ASSIGNED TASK =
Omit pictures and quote the listing below line by line, from its start through the line that holds "Speaker, Right and Left, Piano Black".

DATASET RECORDS =
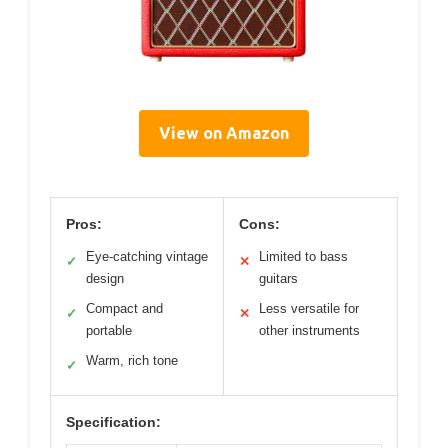
View on Amazon
Pros:
Cons:
Eye-catching vintage
Limited to bass
✓
✕
design
guitars
Compact and
Less versatile for
✓
✕
portable
other instruments
Warm, rich tone
✓
Specification:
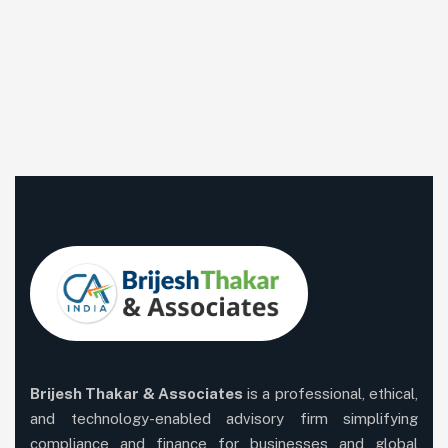
Brijesh Thakar & Associates
is a professional, ethical,
and technology-enabled advisory firm simplifying
compliance and finance for businesses and global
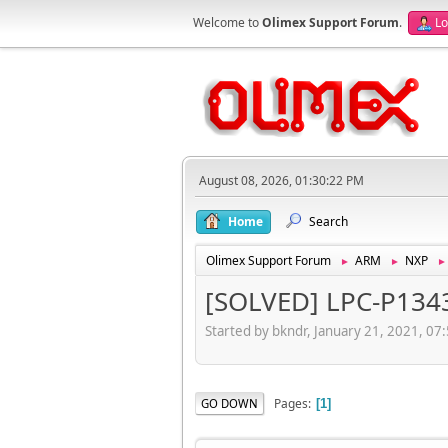
Welcome to
Olimex Support Forum
.
Lo
August 08, 2026, 01:30:22 PM
Home
Search
Olimex Support Forum
ARM
NXP
►
►
[SOLVED] LPC-P1343
Started by bkndr, January 21, 2021, 07
Pages
GO DOWN
1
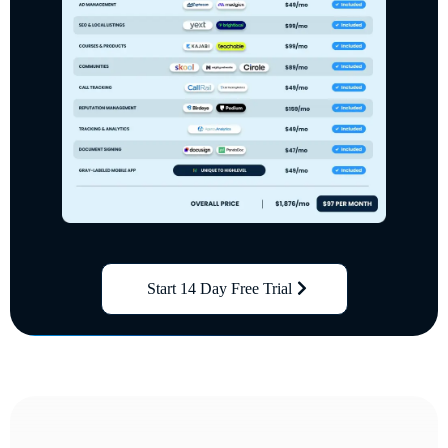
Start 14 Day Free Trial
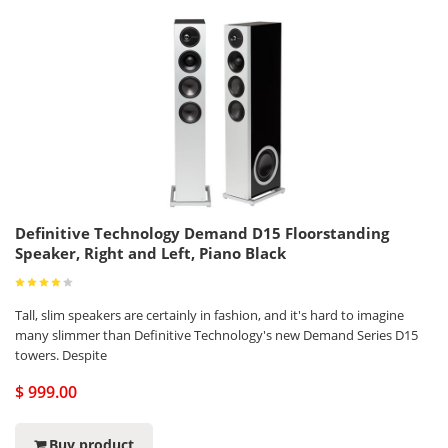
Definitive Technology Demand D15 Floorstanding
Speaker, Right and Left, Piano Black
Tall, slim speakers are certainly in fashion, and it's hard to imagine
many slimmer than Definitive Technology's new Demand Series D15
towers. Despite
$ 999.00
Buy product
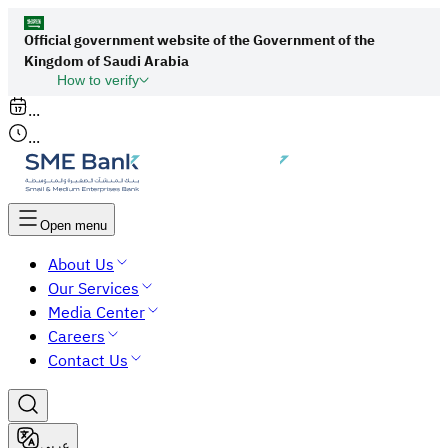
Official government website of the Government of the
Kingdom of Saudi Arabia
How to verify
Links to official Saudi websites end with
...
org.sa
...
All links to official websites of government
agencies in the Kingdom of Saudi Arabia end
with gov.sa.
Open menu
Government websites use the
HTTPS
About Us
protocol for encryption and security.
Our Services
Secure websites in the Kingdom of Saudi Arabia
Media Center
use the HTTPS protocol for encryption.
Careers
Contact Us
عربي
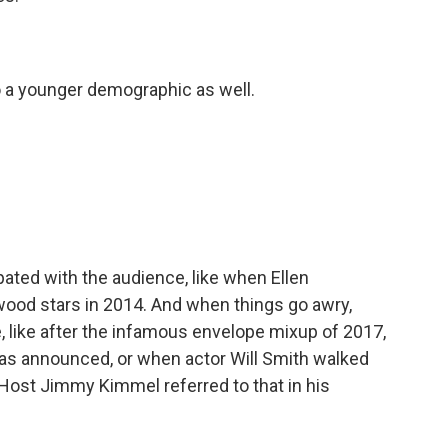
 a younger demographic as well.
ated with the audience, like when Ellen
wood stars in 2014. And when things go awry,
like after the infamous envelope mixup of 2017,
as announced, or when actor Will Smith walked
Host Jimmy Kimmel referred to that in his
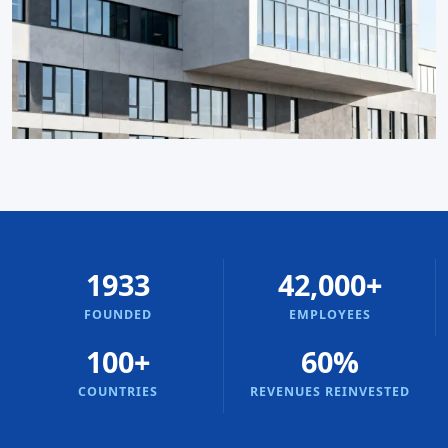
1933
42,000+
FOUNDED
EMPLOYEES
100+
60%
COUNTRIES
REVENUES REINVESTED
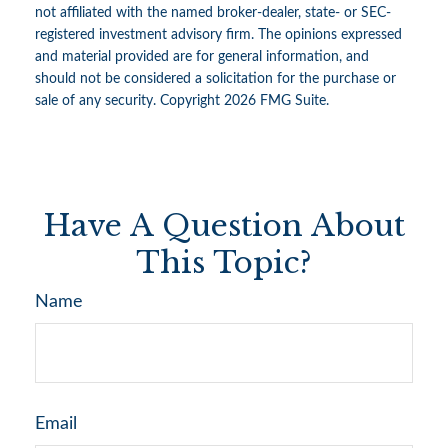
not affiliated with the named broker-dealer, state- or SEC-
registered investment advisory firm. The opinions expressed
and material provided are for general information, and
should not be considered a solicitation for the purchase or
sale of any security. Copyright
2026 FMG Suite.
Have A Question About
This Topic?
Name
Email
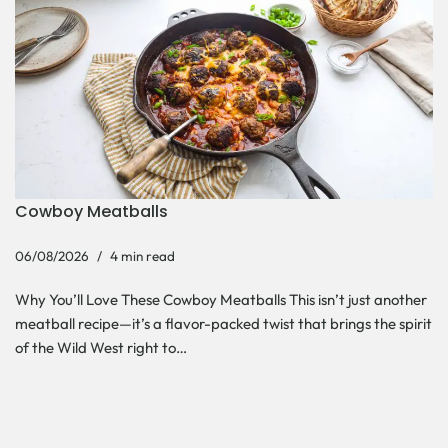
Cowboy Meatballs
06/08/2026
4 min read
Why You’ll Love These Cowboy Meatballs This isn’t just another
meatball recipe—it’s a flavor-packed twist that brings the spirit
of the Wild West right to…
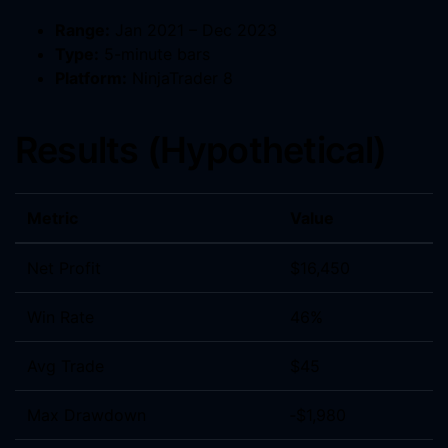
Range:
Jan 2021 – Dec 2023
Type:
5-minute bars
Platform:
NinjaTrader 8
Results (Hypothetical)
Metric
Value
Net Profit
$16,450
Win Rate
46%
Avg Trade
$45
Max Drawdown
‑$1,980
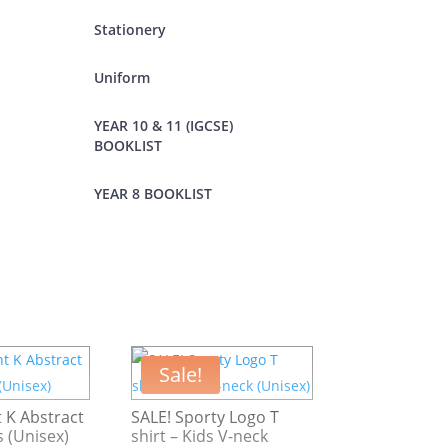
Stationery
Uniform
YEAR 10 & 11 (IGCSE)
BOOKLIST
YEAR 8 BOOKLIST
Sale!
 K Abstract
SALE! Sporty Logo T
s (Unisex)
shirt – Kids V-neck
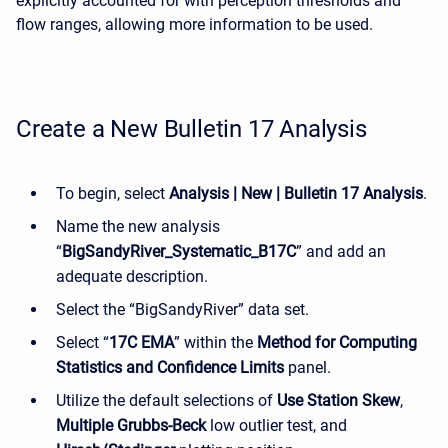
explicitly accounted for with perception thresholds and
flow ranges, allowing more information to be used.
Create a New Bulletin 17 Analysis
To begin, select
Analysis | New | Bulletin 17 Analysis
.
Name the new analysis
“
BigSandyRiver_Systematic_B17C
” and add an
adequate description.
Select the “BigSandyRiver” data set.
Select “
17C EMA
” within the
Method for Computing
Statistics and Confidence Limits
panel.
Utilize the default selections of
Use Station Skew
,
Multiple Grubbs-Beck
low outlier test, and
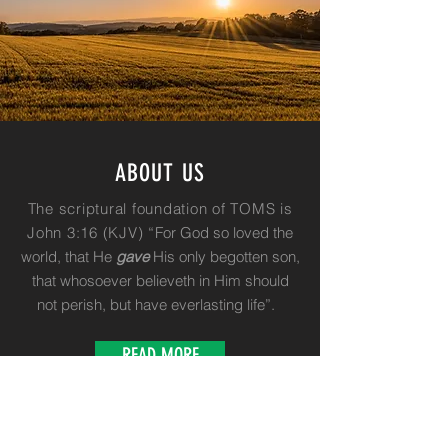
ABOUT US
The scriptural foundation of TOMS is
John 3:16 (KJV) “
For God so loved the
world, that He
gave
His only begotten son,
that whosoever believeth in Him should
not perish, but have everlasting life”.
READ MORE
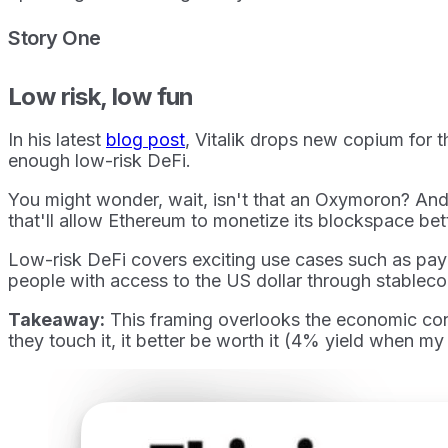
Story One
Low risk, low fun
In his latest
blog post
, Vitalik drops new copium for 
enough low-risk DeFi.
You might wonder, wait, isn't that an Oxymoron? And 
that'll allow Ethereum to monetize its blockspace be
Low-risk DeFi covers exciting use cases such as paym
people with access to the US dollar through stablecoi
Takeaway:
This framing overlooks the economic condi
they touch it, it better be worth it (4% yield when m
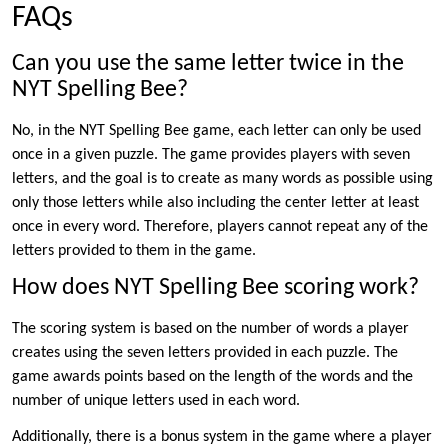
FAQs
Can you use the same letter twice in the
NYT Spelling Bee?
No, in the NYT Spelling Bee game, each letter can only be used
once in a given puzzle. The game provides players with seven
letters, and the goal is to create as many words as possible using
only those letters while also including the center letter at least
once in every word. Therefore, players cannot repeat any of the
letters provided to them in the game.
How does NYT Spelling Bee scoring work?
The scoring system is based on the number of words a player
creates using the seven letters provided in each puzzle. The
game awards points based on the length of the words and the
number of unique letters used in each word.
Additionally, there is a bonus system in the game where a player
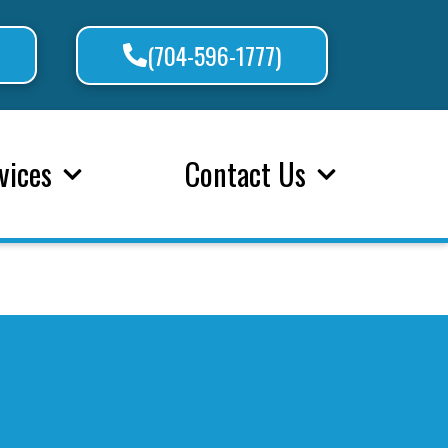
(704-596-1777)
vices
Contact Us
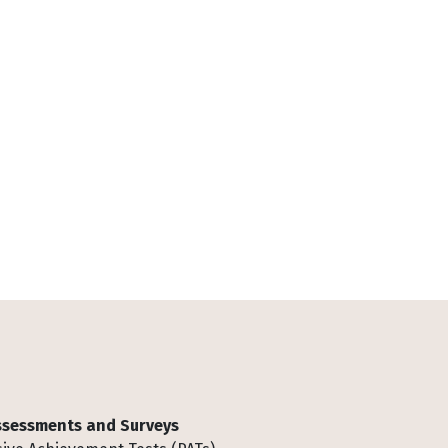
Assessments and Surveys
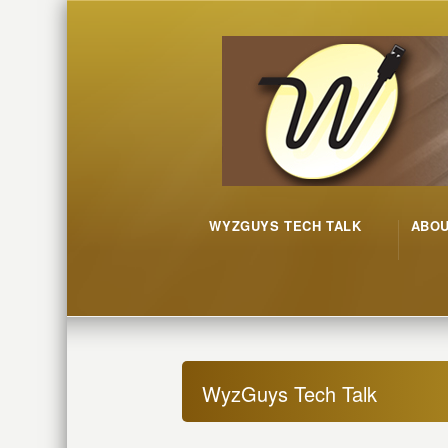
WYZGUYS TECH TALK
ABO
WyzGuys Tech Talk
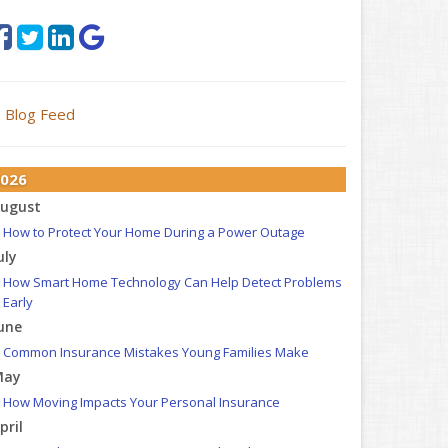
Blog Feed
026
ugust
How to Protect Your Home During a Power Outage
uly
How Smart Home Technology Can Help Detect Problems
Early
une
Common Insurance Mistakes Young Families Make
May
How Moving Impacts Your Personal Insurance
pril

EXERCISE OUTPUT =
View on Amazon
Pros:
Cons:
Eye-catching vintage
Limited to bass
✓
✕
design
guitars
Compact and
Less versatile for
✓
✕
portable
other instruments
Warm, rich tone
✓
Specification:
Brijesh Thakar & Associates
is a professional, ethical,
and technology-enabled advisory firm simplifying
compliance and finance for businesses and global
Welcome to
Olimex Support Forum
.
Lo
August 08, 2026, 01:30:22 PM
Home
Search
Olimex Support Forum
ARM
NXP
►
►
[SOLVED] LPC-P1343
Started by bkndr, January 21, 2021, 07
Pages
GO DOWN
1
Start 14 Day Free Trial
Definitive Technology Demand D15 Floorstanding
Speaker, Right and Left, Piano Black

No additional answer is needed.